Mecklenburg-Vorpommern

Jugendverbände fordern Förderung vom Land für bezahlbare Ferienfreizeiten

Ferienfreizeiten sind in der Jugendverbandsarbeit prägende Räume für Kinder und Jugendliche. Hier finden Begegnungen statt, eigene Grenzen werden erlebt, ausgetestet, oder gar überwunden, Kinder und Jugendliche lernen in einer Gemeinschaft Gegensätze und Kompromisse auszuhandeln. Doch bezahlbare Ferienfreizeiten sind nun in Mecklenburg-Vorpommern gefährdet.

06.11.2023

Nach aktuellem Planungsstand im Sozialministerium wird die Förderung von Ferienfreizeiten über die Richtlinie 4 des Landesjugendplans ab Januar 2024 auf 2,50 Euro bzw. 10 Euro (junge Menschen, die in ihren Chancen und Möglichkeiten zur sozialen Teilhabe eingeschränkt sind) pro Tag / Teilnehmende festgelegt. Diese niedrige Fördersumme hätte zur Folge, dass die Teilnehmendenbeiträge für Ferienfreizeiten eine Höhe erreichen, die sich viele Familien in Mecklenburg-Vorpommern nicht mehr leisten können.
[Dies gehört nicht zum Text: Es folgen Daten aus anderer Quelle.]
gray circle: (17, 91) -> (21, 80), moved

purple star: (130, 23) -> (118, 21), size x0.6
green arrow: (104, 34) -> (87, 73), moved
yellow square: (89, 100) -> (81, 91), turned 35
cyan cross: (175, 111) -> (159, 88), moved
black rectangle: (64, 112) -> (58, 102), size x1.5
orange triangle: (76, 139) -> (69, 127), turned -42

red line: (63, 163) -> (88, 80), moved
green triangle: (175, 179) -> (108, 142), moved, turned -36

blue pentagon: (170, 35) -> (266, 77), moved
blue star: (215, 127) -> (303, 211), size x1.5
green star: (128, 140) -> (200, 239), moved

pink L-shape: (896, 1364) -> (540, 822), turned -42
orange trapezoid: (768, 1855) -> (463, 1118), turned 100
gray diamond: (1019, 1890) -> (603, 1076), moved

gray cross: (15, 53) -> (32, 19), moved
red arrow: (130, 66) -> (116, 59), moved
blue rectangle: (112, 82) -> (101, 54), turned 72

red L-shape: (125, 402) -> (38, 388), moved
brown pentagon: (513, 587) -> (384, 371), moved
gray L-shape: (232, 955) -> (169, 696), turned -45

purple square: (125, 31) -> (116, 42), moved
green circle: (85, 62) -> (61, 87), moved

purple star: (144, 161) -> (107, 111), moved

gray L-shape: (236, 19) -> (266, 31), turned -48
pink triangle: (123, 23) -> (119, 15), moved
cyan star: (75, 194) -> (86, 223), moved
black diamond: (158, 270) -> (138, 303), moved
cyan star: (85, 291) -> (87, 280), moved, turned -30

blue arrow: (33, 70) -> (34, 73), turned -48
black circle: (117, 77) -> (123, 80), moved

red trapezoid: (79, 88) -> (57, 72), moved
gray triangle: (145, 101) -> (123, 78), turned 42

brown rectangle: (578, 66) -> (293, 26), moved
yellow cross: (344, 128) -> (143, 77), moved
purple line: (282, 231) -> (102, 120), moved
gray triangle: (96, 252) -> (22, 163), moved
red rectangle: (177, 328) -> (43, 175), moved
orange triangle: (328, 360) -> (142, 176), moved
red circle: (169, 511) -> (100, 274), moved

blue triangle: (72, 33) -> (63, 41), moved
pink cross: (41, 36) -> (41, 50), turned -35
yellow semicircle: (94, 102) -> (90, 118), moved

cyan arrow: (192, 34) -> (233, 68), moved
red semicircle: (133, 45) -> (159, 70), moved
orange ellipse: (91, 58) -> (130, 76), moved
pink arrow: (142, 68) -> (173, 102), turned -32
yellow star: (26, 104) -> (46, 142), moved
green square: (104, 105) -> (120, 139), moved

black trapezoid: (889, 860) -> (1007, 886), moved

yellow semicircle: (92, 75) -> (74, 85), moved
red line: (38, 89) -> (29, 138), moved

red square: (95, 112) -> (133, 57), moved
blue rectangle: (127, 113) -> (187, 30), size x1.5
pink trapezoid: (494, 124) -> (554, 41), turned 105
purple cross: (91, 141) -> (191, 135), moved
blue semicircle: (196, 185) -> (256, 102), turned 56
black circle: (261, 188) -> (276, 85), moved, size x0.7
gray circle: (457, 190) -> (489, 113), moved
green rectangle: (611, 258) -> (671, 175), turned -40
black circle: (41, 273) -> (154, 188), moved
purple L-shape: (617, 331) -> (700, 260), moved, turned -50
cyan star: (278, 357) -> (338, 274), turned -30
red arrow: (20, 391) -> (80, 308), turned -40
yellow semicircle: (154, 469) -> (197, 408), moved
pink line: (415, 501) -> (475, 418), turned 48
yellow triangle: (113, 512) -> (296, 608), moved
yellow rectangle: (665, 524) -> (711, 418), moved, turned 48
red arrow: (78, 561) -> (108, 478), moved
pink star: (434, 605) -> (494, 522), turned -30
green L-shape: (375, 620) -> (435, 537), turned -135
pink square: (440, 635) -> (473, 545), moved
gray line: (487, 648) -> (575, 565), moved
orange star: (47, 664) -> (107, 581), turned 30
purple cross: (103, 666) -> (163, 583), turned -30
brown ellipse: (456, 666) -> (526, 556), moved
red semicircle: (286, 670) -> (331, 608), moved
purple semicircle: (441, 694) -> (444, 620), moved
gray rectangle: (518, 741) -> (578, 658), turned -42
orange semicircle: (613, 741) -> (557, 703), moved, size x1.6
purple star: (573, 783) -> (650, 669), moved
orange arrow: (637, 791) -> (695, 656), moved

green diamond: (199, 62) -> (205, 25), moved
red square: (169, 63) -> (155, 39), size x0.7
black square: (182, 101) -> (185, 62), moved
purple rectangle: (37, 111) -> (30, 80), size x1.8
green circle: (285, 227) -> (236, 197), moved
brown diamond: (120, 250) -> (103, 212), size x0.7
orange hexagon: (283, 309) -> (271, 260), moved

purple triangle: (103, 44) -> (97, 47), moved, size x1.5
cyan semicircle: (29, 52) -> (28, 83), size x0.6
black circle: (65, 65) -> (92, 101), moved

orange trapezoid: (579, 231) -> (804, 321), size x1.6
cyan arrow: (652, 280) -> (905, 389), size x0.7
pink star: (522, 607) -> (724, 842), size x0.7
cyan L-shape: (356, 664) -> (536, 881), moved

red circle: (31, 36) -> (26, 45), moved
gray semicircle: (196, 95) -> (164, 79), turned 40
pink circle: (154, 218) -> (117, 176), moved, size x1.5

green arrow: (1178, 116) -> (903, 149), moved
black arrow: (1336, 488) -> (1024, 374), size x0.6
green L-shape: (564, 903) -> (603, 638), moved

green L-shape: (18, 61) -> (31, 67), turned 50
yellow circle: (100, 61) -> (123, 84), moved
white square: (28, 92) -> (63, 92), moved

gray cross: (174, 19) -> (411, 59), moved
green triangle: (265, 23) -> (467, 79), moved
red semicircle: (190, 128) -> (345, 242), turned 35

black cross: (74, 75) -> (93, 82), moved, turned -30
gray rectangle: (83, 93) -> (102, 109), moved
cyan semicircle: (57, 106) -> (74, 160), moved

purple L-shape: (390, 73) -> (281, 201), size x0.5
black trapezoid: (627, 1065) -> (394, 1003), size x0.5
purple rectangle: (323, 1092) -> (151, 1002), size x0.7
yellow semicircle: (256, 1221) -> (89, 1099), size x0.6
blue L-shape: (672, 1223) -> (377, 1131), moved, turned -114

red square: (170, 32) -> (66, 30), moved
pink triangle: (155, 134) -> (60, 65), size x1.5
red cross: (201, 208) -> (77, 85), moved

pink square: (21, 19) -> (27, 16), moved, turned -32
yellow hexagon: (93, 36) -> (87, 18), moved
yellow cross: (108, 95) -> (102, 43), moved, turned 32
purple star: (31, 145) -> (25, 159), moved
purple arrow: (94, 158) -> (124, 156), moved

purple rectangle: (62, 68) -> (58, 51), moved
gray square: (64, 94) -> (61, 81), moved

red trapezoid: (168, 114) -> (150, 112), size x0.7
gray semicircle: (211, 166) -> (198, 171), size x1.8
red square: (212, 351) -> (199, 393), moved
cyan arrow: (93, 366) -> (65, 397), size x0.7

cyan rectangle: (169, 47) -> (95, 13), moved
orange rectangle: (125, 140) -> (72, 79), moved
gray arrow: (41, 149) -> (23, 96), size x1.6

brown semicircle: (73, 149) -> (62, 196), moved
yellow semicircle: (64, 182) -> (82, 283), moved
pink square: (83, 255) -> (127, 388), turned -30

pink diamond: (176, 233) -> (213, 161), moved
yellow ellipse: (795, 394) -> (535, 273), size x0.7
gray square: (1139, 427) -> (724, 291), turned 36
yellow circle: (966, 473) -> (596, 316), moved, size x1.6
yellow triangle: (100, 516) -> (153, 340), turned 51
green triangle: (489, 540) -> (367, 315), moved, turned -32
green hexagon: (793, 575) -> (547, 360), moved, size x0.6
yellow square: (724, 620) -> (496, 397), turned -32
Finanzierung durch Corona-Aufhol-Paket endet 2023

Durch das „Aufholen-nach-Corona-Paket“ wurde die Finanzierung von Ferienfreizeiten temporär auf 15 Euro bzw. 25 Euro pro Tag und Teilnehmende angehoben. Mit Ablauf diesen Jahres sind die Mittel aus dem Paket aufgebraucht und die Fördersätze fallen auf den oben genannten Betrag zurück.

„Durch diese zusätzliche Förderung konnten die Jugendverbände auskömmliche Freizeiten mit abwechslungsreichen Programmen durchführen, und dabei moderate Teilnehmendenbeiträge erheben. Der tiefe Fall der Ferienfreizeiten auf den alten Fördersatz von 2,50€ pro Tag und Teilnehmenden stellt die Jugendverbandsarbeit vor Herausforderungen, von denen wir nicht wissen, wie wir sie lösen können.“,

sagt Johannes Beykirch, Vorstandssprecher des Landesjugendrings M-V.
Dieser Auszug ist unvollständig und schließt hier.